Ortak yorum ve suçlama şu; “Bu arabayı eleştiren en basitinden cahildir.”

Her kim, neyi eleştirirse böyle zaten bu zamanlar.

Bir arabamız var, İtalya’dan Expres kargoyla geliyor.

Branda açılıyor. “Bu bizim arabamız deniyor”

Fabrikamız henüz yok, üretim tezgahımız yok, Know-How yok.

Pininfarina diye bir firma tasarlamış.

Evet bu Pininfarina yıldız bir İtalyan tasarım firması.

Ferrari, Alfa Romeo, Masaratti, Volvo, Tata, Chery ve BMW nin tasarımlarında parmağı var.

Yani veriyorsun siparişi tasarımı yapıyor, çok da başarılı…

Hatta tahtadan araba, uzayda yazan kalem, yılbaşı promosyonu bile yapıyor.

Ama saydığımız firmaların hepsinin alt yapıları, fabrikaları üretim bantları, seri üretim tesisleri var.
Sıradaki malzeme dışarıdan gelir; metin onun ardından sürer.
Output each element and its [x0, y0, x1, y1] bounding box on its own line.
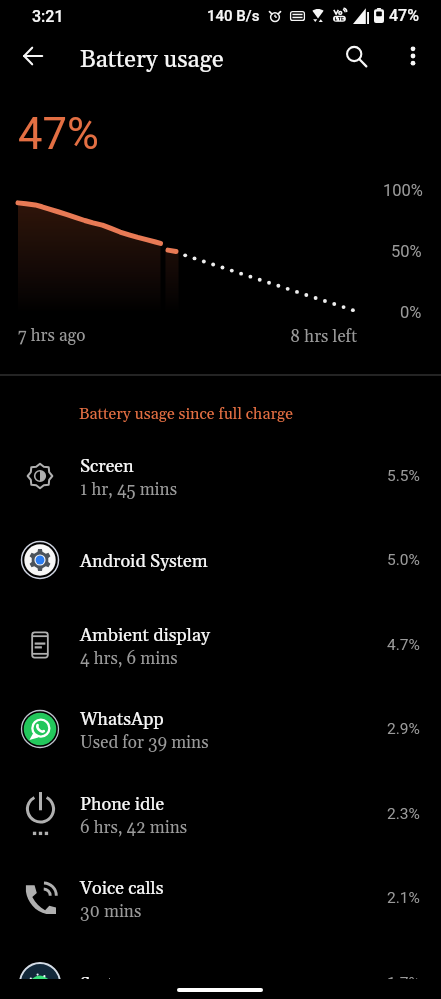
button[interactable]: More options [390, 33, 436, 79]
button[interactable]: Phone idle [0, 771, 441, 856]
button[interactable]: Ambient display [0, 602, 441, 687]
staticText: Phone idle [80, 793, 165, 816]
staticText: 47% [18, 109, 99, 160]
button[interactable]: Back [10, 33, 56, 79]
staticText: 5.5% [387, 467, 420, 485]
button[interactable]: Voice calls [0, 855, 441, 940]
staticText: 1 hr, 45 mins [80, 479, 177, 501]
staticText: WhatsApp [80, 708, 164, 731]
staticText: 1.7% [387, 974, 420, 992]
staticText: 100% [383, 181, 423, 200]
staticText: Voice calls [80, 877, 164, 900]
staticText: 8 hrs left [290, 326, 358, 348]
staticText: 5.0% [387, 551, 420, 569]
staticText: 6 hrs, 42 mins [80, 817, 188, 839]
staticText: 47% [389, 6, 419, 25]
staticText: 4 hrs, 6 mins [80, 648, 178, 670]
button[interactable]: Android System [0, 517, 441, 602]
staticText: Ambient display [80, 624, 210, 647]
staticText: Used for 39 mins [80, 732, 209, 754]
staticText: 50% [391, 242, 422, 261]
button[interactable]: WhatsApp [0, 686, 441, 771]
staticText: Screen [80, 455, 134, 478]
staticText: Battery usage [80, 45, 224, 75]
staticText: 2.9% [387, 720, 420, 738]
staticText: Android System [80, 550, 208, 573]
button[interactable]: Screen [0, 433, 441, 518]
staticText: 7 hrs ago [18, 325, 86, 347]
staticText: Battery usage since full charge [79, 404, 293, 424]
staticText: 30 mins [80, 901, 142, 923]
staticText: 2.3% [387, 805, 420, 823]
staticText: 3:21 [32, 7, 64, 26]
staticText: 140 B/s [207, 7, 260, 25]
button[interactable]: System apps [0, 940, 441, 999]
staticText: 4.7% [387, 636, 420, 654]
staticText: 2.1% [387, 889, 420, 907]
staticText: 0% [400, 303, 422, 322]
staticText: System apps [80, 973, 180, 996]
button[interactable]: Search [333, 33, 379, 79]
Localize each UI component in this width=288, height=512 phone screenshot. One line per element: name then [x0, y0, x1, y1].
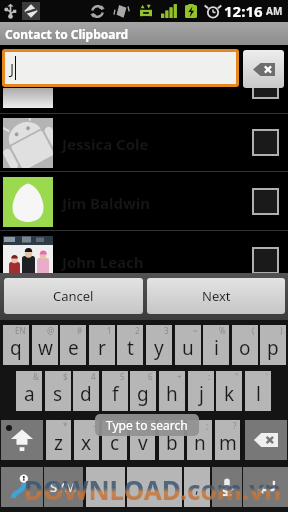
staticText: John Leach: [62, 252, 144, 272]
staticText: $: [63, 371, 68, 382]
staticText: ': [266, 371, 268, 382]
staticText: v: [138, 430, 148, 456]
staticText: w: [38, 335, 53, 361]
button[interactable]: :: [188, 371, 214, 411]
button[interactable]: ,: [184, 467, 210, 507]
staticText: z: [54, 430, 63, 456]
staticText: @: [47, 325, 55, 336]
staticText: t: [127, 335, 134, 361]
button[interactable]: ": [216, 371, 242, 411]
button[interactable]: ?: [130, 420, 155, 460]
button[interactable]: Next: [147, 278, 285, 314]
button[interactable]: -: [74, 420, 99, 460]
button[interactable]: Input method: [1, 467, 43, 507]
staticText: &: [33, 371, 39, 382]
button[interactable]: ~: [175, 325, 201, 365]
staticText: DOWNLOAD.com.vn: [24, 472, 282, 507]
staticText: Jim Baldwin: [62, 193, 150, 213]
staticText: q: [10, 335, 22, 361]
button[interactable]: 2: [117, 325, 143, 365]
staticText: 5: [120, 371, 125, 382]
button[interactable]: Enter: [243, 467, 288, 507]
button[interactable]: *: [46, 420, 71, 460]
staticText: e: [68, 335, 79, 361]
button[interactable]: +: [159, 371, 185, 411]
staticText: -: [93, 420, 96, 431]
staticText: ~: [193, 325, 198, 336]
staticText: u: [182, 335, 194, 361]
staticText: ?: [148, 420, 152, 431]
staticText: #: [77, 325, 83, 336]
staticText: ,: [195, 478, 199, 497]
button[interactable]: ): [260, 325, 286, 365]
button[interactable]: Jessica Cole: [0, 117, 288, 171]
staticText: ;: [206, 420, 209, 431]
button[interactable]: /: [159, 420, 184, 460]
staticText: 2: [135, 325, 140, 336]
staticText: f: [112, 381, 119, 407]
staticText: o: [239, 335, 251, 361]
staticText: y: [154, 335, 164, 361]
button[interactable]: !: [102, 420, 127, 460]
button[interactable]: 4: [73, 371, 99, 411]
button[interactable]: Cancel: [4, 278, 143, 314]
button[interactable]: 1: [89, 325, 115, 365]
staticText: ): [280, 325, 283, 336]
staticText: r: [98, 335, 106, 361]
staticText: *: [63, 420, 68, 431]
staticText: SYM: [50, 478, 77, 496]
button[interactable]: &: [16, 371, 42, 411]
staticText: x: [81, 430, 92, 456]
staticText: c: [110, 430, 120, 456]
button[interactable]: @: [32, 325, 58, 365]
staticText: p: [267, 335, 279, 361]
staticText: AM: [266, 4, 283, 18]
staticText: k: [224, 381, 235, 407]
button[interactable]: John Leach: [0, 235, 288, 273]
staticText: 4: [91, 371, 96, 382]
staticText: b: [166, 430, 178, 456]
button[interactable]: EN: [3, 325, 29, 365]
staticText: n: [194, 430, 206, 456]
staticText: J: [10, 58, 15, 78]
staticText: %: [219, 325, 226, 336]
staticText: 12:16: [224, 1, 263, 21]
staticText: EN: [15, 325, 26, 336]
staticText: +: [177, 371, 182, 382]
button[interactable]: (: [232, 325, 258, 365]
button[interactable]: ?: [215, 420, 240, 460]
staticText: (: [252, 325, 255, 336]
staticText: /: [178, 420, 181, 431]
staticText: Next: [202, 287, 231, 305]
button[interactable]: [127, 467, 182, 507]
staticText: Cancel: [53, 287, 94, 305]
button[interactable]: 5: [102, 371, 128, 411]
button[interactable]: $: [45, 371, 71, 411]
button[interactable]: 6: [130, 371, 156, 411]
button[interactable]: Shift: [1, 420, 43, 460]
staticText: d: [80, 381, 92, 407]
button[interactable]: 3: [146, 325, 172, 365]
button[interactable]: #: [60, 325, 86, 365]
button[interactable]: Delete: [245, 420, 287, 460]
button[interactable]: J: [5, 52, 236, 84]
button[interactable]: SYM: [44, 467, 83, 507]
button[interactable]: Backspace: [243, 50, 284, 88]
staticText: ": [235, 371, 239, 382]
staticText: l: [256, 381, 261, 407]
button[interactable]: Voice input: [212, 467, 242, 507]
button[interactable]: Jim Baldwin: [0, 176, 288, 230]
staticText: i: [214, 335, 219, 361]
staticText: m: [219, 430, 237, 456]
button[interactable]: ;: [187, 420, 212, 460]
button[interactable]: %: [203, 325, 229, 365]
button[interactable]: [86, 467, 125, 507]
staticText: Jessica Cole: [62, 134, 149, 154]
staticText: 6: [148, 371, 153, 382]
staticText: h: [166, 381, 178, 407]
button[interactable]: ': [245, 371, 271, 411]
staticText: 3: [164, 325, 169, 336]
staticText: j: [199, 381, 204, 407]
staticText: s: [53, 381, 63, 407]
staticText: Contact to Clipboard: [5, 26, 129, 42]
Know-How var, AR-GE var, tecrübe ile gelişmiş mühendisleri var…

Bizim ki 2021'de nasipse tezgahlanacak…

Cehaletim şurada başlıyor.

Fabrikası olmayan bir ürün gördüm ilk kez.

Misal; önce sütü içiyorsun diyorlar ki; “Beğendin mi?”

Diyorsun ki “Evet”

“Tamam şimdi inek icad edeceğiz, inek bu sütten verecek…”

Hamile kalmadan doğurmak, inek olmadan süt içmek gibi…

Sorular koşuyor mantığıma; Lada Rus malıdır, fabrikası Samara’da…

Slav dilinde aşk tanrıçası demek Lada, ürünlerden birinin adı Samara…

Çünkü Samara denilen yerde üretiliyor.

Yani “Benim malım, benim mülküm, benim ülkem” diye bağırıyor mu? Bağırıyor…

Bir misal de şöyle;

Opel Torbalı’daydı, yerli ve milli, yerli malı mıydı?

Wolkswagen, Manisa’da fabrikayı kursaydı, Manisa diye bir modeli olacak mıydı?

Hatta Manisa malı mı olacaktı? Tabii ki hayır.

Know-How, fabrika, bilgi, çekirdek üretim neredeyse mal oranındır.

….

Lansmanda şöyle bir açıklama yapıldı;

“2030’a kadar 5 model daha çıkacak.”

Arkadaş 2 dakikada bir teknoloji değişiyor dünyada.

Bugünkü teknoloji ile elektrikli otomobil üretmek tartışılan bir konu zaten.

O zamana kadar teknoloji, on kere değişecek, gelişecektir.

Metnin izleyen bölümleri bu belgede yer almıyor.